Time Period3 Months [change]
DirectionMoves Against 
StrengthWeak
Accuracy95.24%
ValuesDaily Returns

Sun Life Financial  vs.  Kingsgate Consolidated Limited

 Performance 
       Timeline  
Sun Life Financial 

Risk-Adjusted Performance

1 of 100

 
Weak
 
Strong
Weak
Compared to the overall equity markets, risk-adjusted returns on investments in Sun Life Financial are ranked lower than 1 (%) of all global equities and portfolios over the last 90 days. Despite nearly stable essential indicators, Sun Life is not utilizing all of its potentials. The current stock price disturbance, may contribute to mid-run losses for the stockholders.
Kingsgate Consolidated 

Risk-Adjusted Performance

13 of 100

 
Weak
 
Strong
Good
Compared to the overall equity markets, risk-adjusted returns on investments in Kingsgate Consolidated Limited are ranked lower than 13 (%) of all global equities and portfolios over the last 90 days. Despite nearly fragile technical and fundamental indicators, Kingsgate Consolidated reported solid returns over the last few months and may actually be approaching a breakup point.

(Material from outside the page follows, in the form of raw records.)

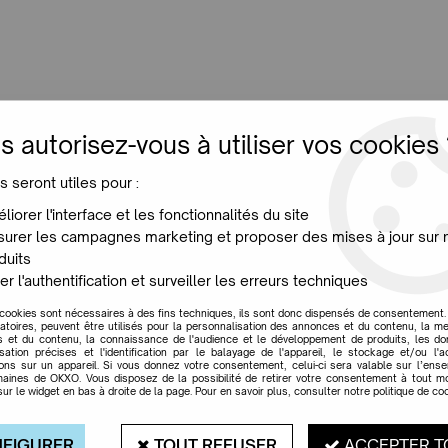
LUMINAIRES
JARDIN
MAISON
PROMO
NE
s autorisez-vous à utiliser vos cookies 
s seront utiles pour :
MAGIS
liorer l'interface et les fonctionnalités du site
urer les campagnes marketing et proposer des mises à jour sur 
duits
MAGIS, UN MONDE DE QUALITÉ CERTIFIÉES !
er l'authentification et surveiller les erreurs techniques
 cookies sont nécessaires à des fins techniques, ils sont donc dispensés de consentement. 
gatoires, peuvent être utilisés pour la personnalisation des annonces et du contenu, la m
r sur un nombre réduit de projets, mais qui soient soutenus par une i
 et du contenu, la connaissance de l'audience et le développement de produits, les d
isation précises et l'identification par le balayage de l'appareil, le stockage et/ou l'
ions sur un appareil. Si vous donnez votre consentement, celui-ci sera valable sur l’ens
aines de OKXO. Vous disposez de la possibilité de retirer votre consentement à tout 
sur le widget en bas à droite de la page. Pour en savoir plus, consulter notre politique de coo
FIGURER
TOUT REFUSER
ACCEPTER T
Marques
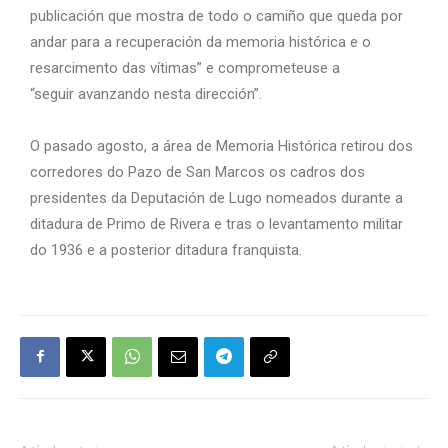
publicación que mostra de todo o camiño que queda por
andar para a recuperación da memoria histórica e o
resarcimento das vítimas” e comprometeuse a
“seguir avanzando nesta dirección”.
O pasado agosto, a área de Memoria Histórica retirou dos
corredores do Pazo de San Marcos os cadros dos
presidentes da Deputación de Lugo nomeados durante a
ditadura de Primo de Rivera e tras o levantamento militar
do 1936 e a posterior ditadura franquista.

Sun Life and Kingsgate Consolidated Volatility Contrast

   Predicted Return Density   
       Returns  

Pair Trading with Sun Life and Kingsgate Consolidated

The main advantage of trading using opposite Sun Life and Kingsgate Consolidated positions is that it hedges away some unsystematic risk. Because of two separate transactions, even if Sun Life position performs unexpectedly, Kingsgate Consolidated can make up some of the losses. Pair trading also minimizes risk from directional movements in the market. For example, if an entire industry or sector drops because of unexpected headlines, the short position in Kingsgate Consolidated will offset losses from the drop in Kingsgate Consolidated's long position.
The idea behind Sun Life Financial and Kingsgate Consolidated Limited pairs trading is to make the combined position market-neutral, meaning the overall market's direction will not affect its win or loss (or potential downside or upside). This can be achieved by designing a pairs trade with two highly correlated stocks or equities that operate in a similar space or sector, making it possible to obtain profits through simple and relatively low-risk investment.
Check out your portfolio center.
Note that this page's information should be used as a complementary analysis to find the right mix of equity instruments to add to your existing portfolios or create a brand new portfolio. You can also try the Watchlist Optimization module to optimize watchlists to build efficient portfolios or rebalance existing positions based on the mean-variance optimization algorithm.